Washington DC - The Potomac
( Originally Published Late 1800's )
THE Great Falls of the Potomac, some fourteen miles above Washington, possess an indescribable grandeur. The Potomac rises in a spur of the Alleghany Mountains, and several streams are combined with it in its downward course. Forty-seven miles below the gap at Harper's Ferry, where the river bursts through the mountains, are the Great Falls, formed by the waters impetuously forcing a passage through a stupendous ridge of granite which here restrains the cur-rent from side to side. The river gradually narrows as it approaches the barrier, until it is only about three hundred feet wide, and then with a mighty effort rushes over the granite walls, making a descent of forty feet into hollow rocks. It then continues its course with amazing velocity, dropping foot by foot in a series of cascades, until its " perpendicular pitch " is eighty feet in a distance of about two miles. On the Virginia shore huge masses of rock stretch upward for seventy feet, and on the Maryland shore are ledges and boulders, over which the waters dash in great billows of foam. Ten miles below the Great Falls are the Little Falls, a succession of rapids with a total descent of twenty feet. Leaving these rapids, the river glides calmly toward Washington with nothing to obstruct its passage. The scenery around the Great Falls and Little Falls is very wild and picturesque. Cabin John Bridge, a notable example of bridge building, crosses the river between the two series of falls. It conveys the aqueduct of the Washington Water Works. It is four hundred and twenty feet long, and has an arch of two hundred and twenty feet, which is said to be the largest in the world. The bridge is constructed of massive granite blocks, and cost $237,000.

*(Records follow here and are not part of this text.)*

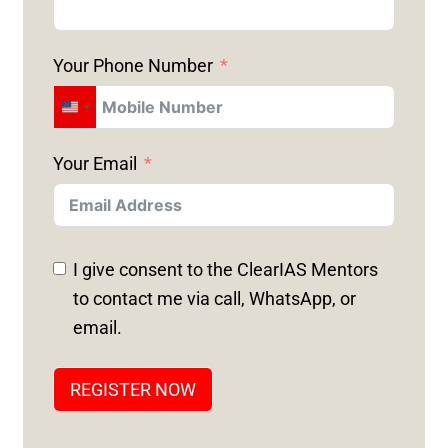
Your Phone Number
U
N
Your Email
I
T
E
D
I give consent to the ClearIAS Mentors
S
to contact me via call, WhatsApp, or
T
email.
A
T
REGISTER NOW
E
S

THE Chesapeake and Ohio Canal, by means of which immense quantities of coal are brought to Georgetown from the mines of West Virginia and Maryland, and grain and produce from the West, ex-tends to Cumberland, Md., a distance of one hundred and eighty-four miles. For the first fifty miles from Georgetown, it is sixty feet in width ; then it has an average width of fifty feet to its terminus, with a depth of six feet. On its course are seventy-five capacious locks, eleven aqueducts, and nearly two hundred culverts. Water is supplied to it from the Potomac by numerous dams. The canal was first chartered in 1784, and constructed as far as the Great Falls. In 1828 another charter was obtained from Congress, with the intention of extending the course to Pittsburg, a total distance of three hundred and sixty miles. Work upon the extension was continued until 1841, when Cumberland was reached, and, for various reasons, it was made the terminus. The construction was exceedingly difficult, and cost $13,000,000. Congress appropriated $1,000,000 for the great enterprise, and Washington subscribed $1,000,000, Mary-land, $5,000,000, and Alexandria and Georgetown, $250,000 each. From Georgetown a considerable part of the coal and produce received by the canal is shipped to Southern cities.
At the Georgetown canal terminus is an aqueduct bridge, 1,446 feet long, connecting with the Virginia shore, which carries the Alexandria Canal across the Potomac. The bridge is constructed on huge granite piers of sufficient strength to resist the shock of the masses of ice which come sweeping down the river in the early spring. The canal was incorporated in 1830.